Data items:
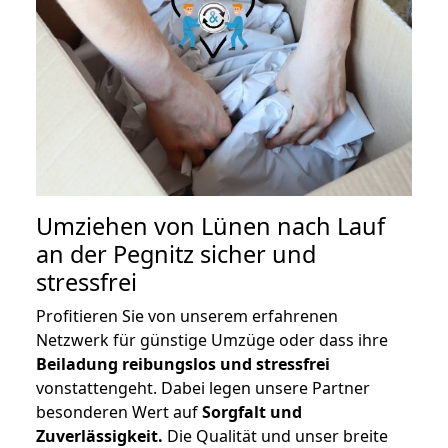
Umziehen von
Lünen nach Lauf
an der Pegnitz
sicher und
stressfrei
Profitieren Sie von unserem erfahrenen
Netzwerk für günstige Umzüge oder dass ihre
Beiladung reibungslos und stressfrei
vonstattengeht. Dabei legen unsere Partner
besonderen Wert auf
Sorgfalt und
Zuverlässigkeit.
Die Qualität und unser breite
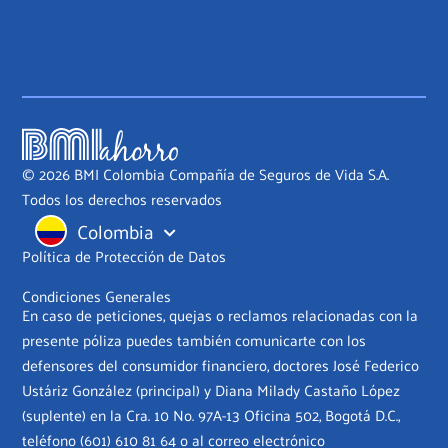
© 2026 BMI Colombia Compañía de Seguros de Vida S.A.
Todos los derechos reservados
Colombia
Política de Protección de Datos
Condiciones Generales
En caso de peticiones, quejas o reclamos relacionadas con la
presente póliza puedes también comunicarte con los
defensores del consumidor financiero, doctores José Federico
Ustáriz González (principal) y Diana Milady Castaño López
(suplente) en la Cra. 10 No. 97A-13 Oficina 502, Bogotá D.C.,
teléfono
(601) 610 81 64
o al correo electrónico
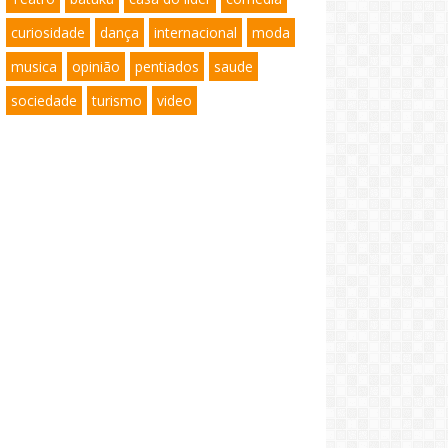
curiosidade
dança
internacional
moda
musica
opinião
pentiados
saude
sociedade
turismo
video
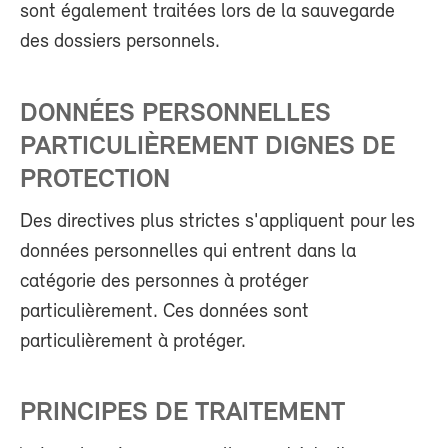
sont également traitées lors de la sauvegarde
des dossiers personnels.
DONNÉES PERSONNELLES
PARTICULIÈREMENT DIGNES DE
PROTECTION
Des directives plus strictes s'appliquent pour les
données personnelles qui entrent dans la
catégorie des personnes à protéger
particulièrement. Ces données sont
particulièrement à protéger.
PRINCIPES DE TRAITEMENT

EXERCISE:
In the records above, the lines containing the string "sont" should be counted; give only the total.

TASK SOLUTION:
2